Не успела Цветанка открыть рот для ответа, как к столу пожаловал ещё один гость – Ратайка, которому тоже передали радостную новость о возвращении его старого друга. Из мальчишки с обидно-смешной кличкой он вырос в весьма пригожего парня с иссиня-чёрными кудрями, короткой чёрной бородкой, красивыми усами и выразительными, густыми бровями. «Этак скоро весь Гудок узнает, что я здесь, – беспокоилась про себя Цветанка. – И Ярилкина шайка тоже…» Наверняка ворам хватило ума связать убийство их главаря с её исчезновением, и это нависало грозной тучей над головой Цветанки. Нет, не то чтобы она опасалась встречи с собратьями по ремеслу – теперь, став сильной и почти неуязвимой, людей она не боялась, однако окружать своё посещение родного города шумихой она желала меньше всего.

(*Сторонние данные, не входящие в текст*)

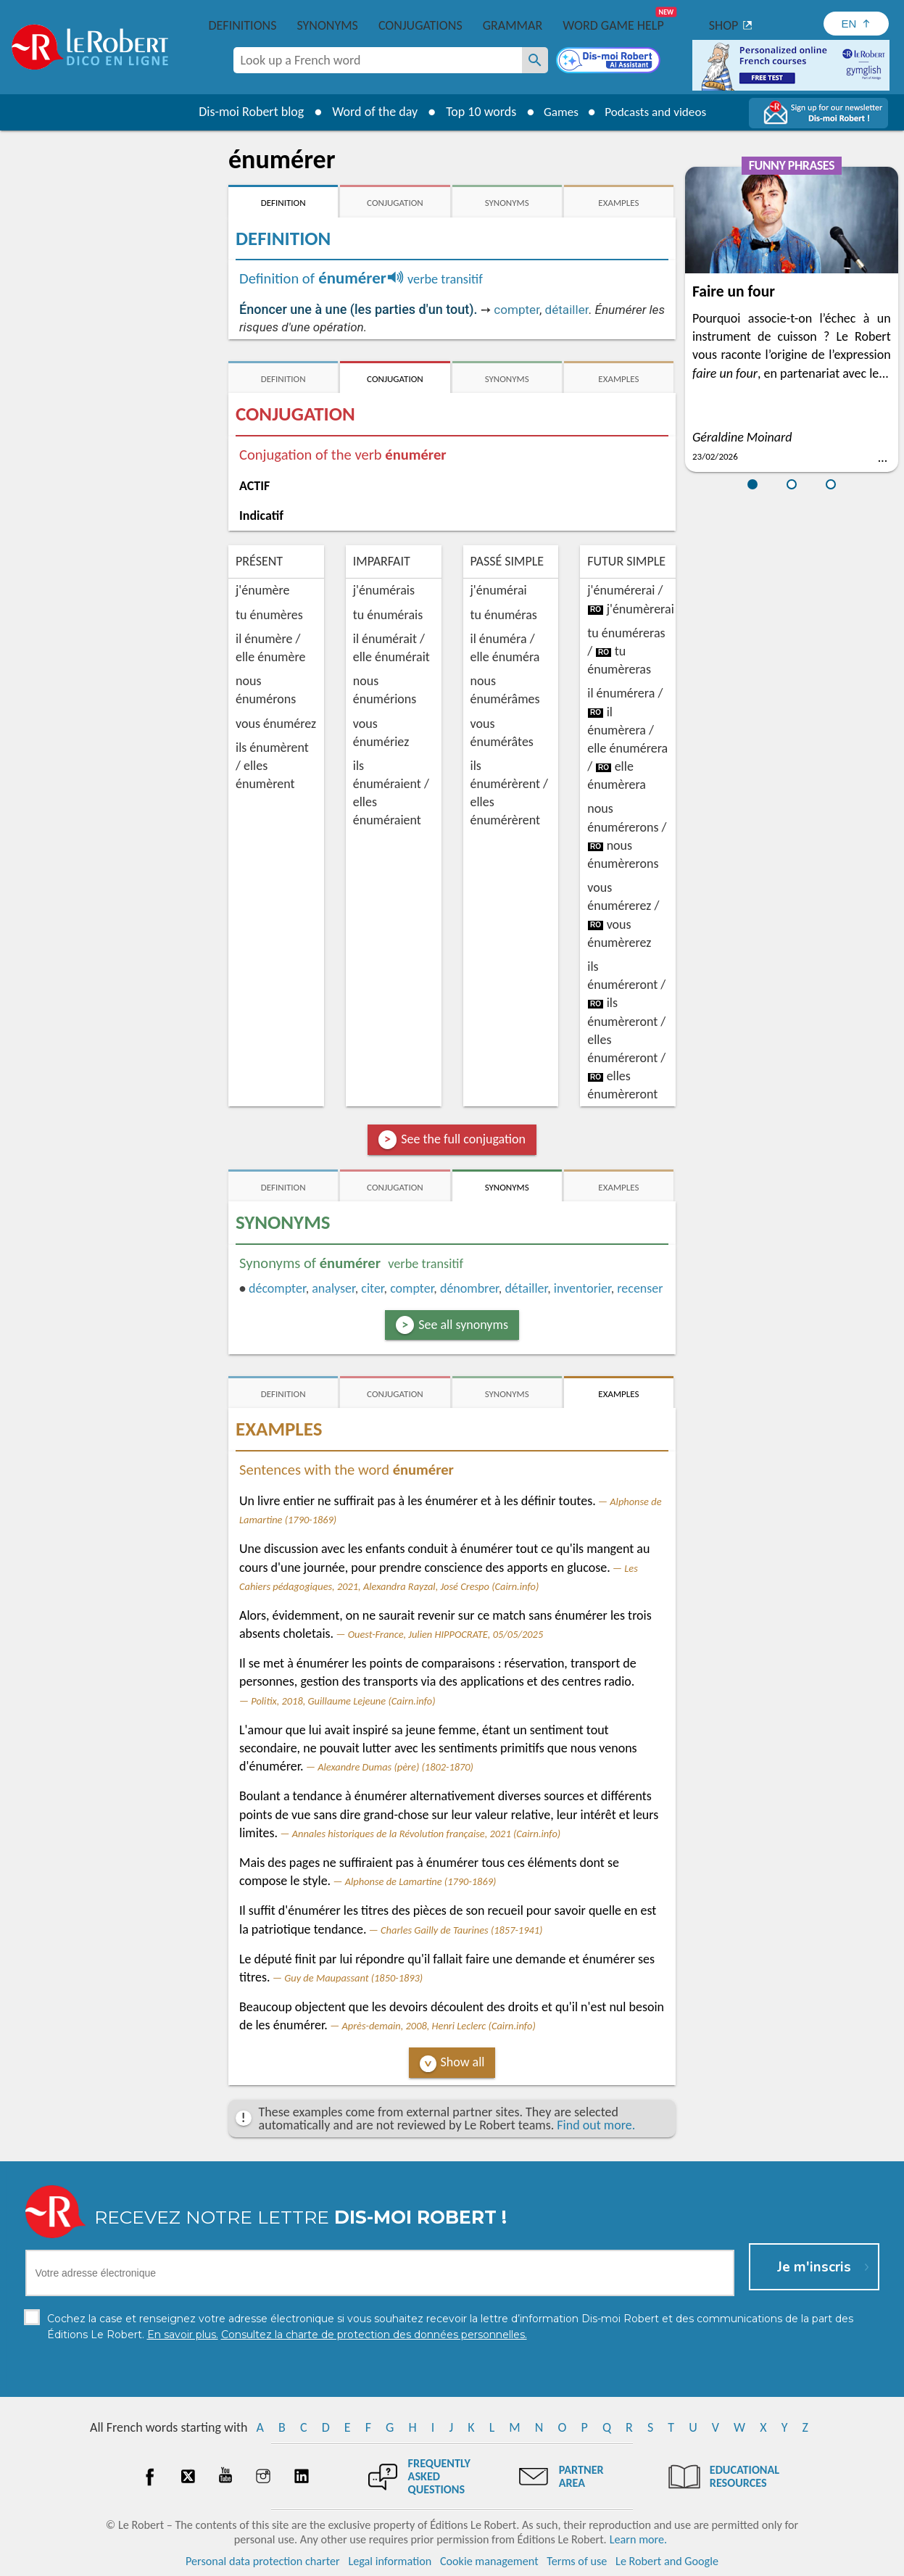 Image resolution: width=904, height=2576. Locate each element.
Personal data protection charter (263, 2561)
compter (516, 309)
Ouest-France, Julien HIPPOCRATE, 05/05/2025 (446, 1634)
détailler (567, 309)
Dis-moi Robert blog (246, 112)
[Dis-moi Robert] (609, 62)
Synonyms (327, 25)
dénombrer (469, 1288)
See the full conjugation (463, 1139)
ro (595, 609)
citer (372, 1288)
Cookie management (489, 2561)
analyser (333, 1288)
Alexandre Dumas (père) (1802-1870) (395, 1766)
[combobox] (377, 60)
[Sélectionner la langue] (856, 24)
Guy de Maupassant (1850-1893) (353, 1977)
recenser (640, 1288)
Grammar (513, 25)
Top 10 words (476, 112)
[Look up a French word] (535, 60)
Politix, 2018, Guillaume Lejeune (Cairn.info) (343, 1700)
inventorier (582, 1288)
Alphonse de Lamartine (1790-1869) (421, 1881)
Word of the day (369, 112)
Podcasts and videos (657, 112)
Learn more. (638, 2539)
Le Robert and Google (666, 2561)
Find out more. (596, 2125)
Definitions (243, 25)
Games (557, 112)
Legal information (389, 2561)
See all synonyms (463, 1325)
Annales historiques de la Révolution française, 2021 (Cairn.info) (426, 1833)
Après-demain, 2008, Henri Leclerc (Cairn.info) (438, 2025)
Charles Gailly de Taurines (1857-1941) (461, 1930)
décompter (277, 1288)
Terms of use (577, 2561)
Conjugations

А известие о ней растрезвонивалось с пугающей скоростью.
Снова начались объятия, расспросы, обмен вестями. Глава семейства не жалел мёда и браги, и Цветанка слегка отяжелела от выпитого. Щёки горели, взгляд плыл, на рубашке проступили влажные пятна пота, а за окном уже густела вечерняя синева. По внезапно повисшей за столом звеняще-жуткой тишине она поняла: началось. Люди, которых она считала друзьями, смотрели на неё со смесью удивления и страха.
– Что это у тебя… с глазами? – с запинкой спросил Стоян.
Цветанка сжала руки под столом в кулаки, и звериные когти больно врезались ей в ладони. Настала пора уходить как можно скорее, и она, вскочив, метнулась из горницы. Её никто не остановил: все окаменели, как тот чернявый и вёрткий, похожий на полоза дядька-воспитатель в княжеском саду. Натянув на бегу свитку, схватив шапку и заячий плащ, Цветанка стремглав вылетела из дома. Её ноги, отталкиваясь от невидимой прослойки из хмари, даже не приминали снега.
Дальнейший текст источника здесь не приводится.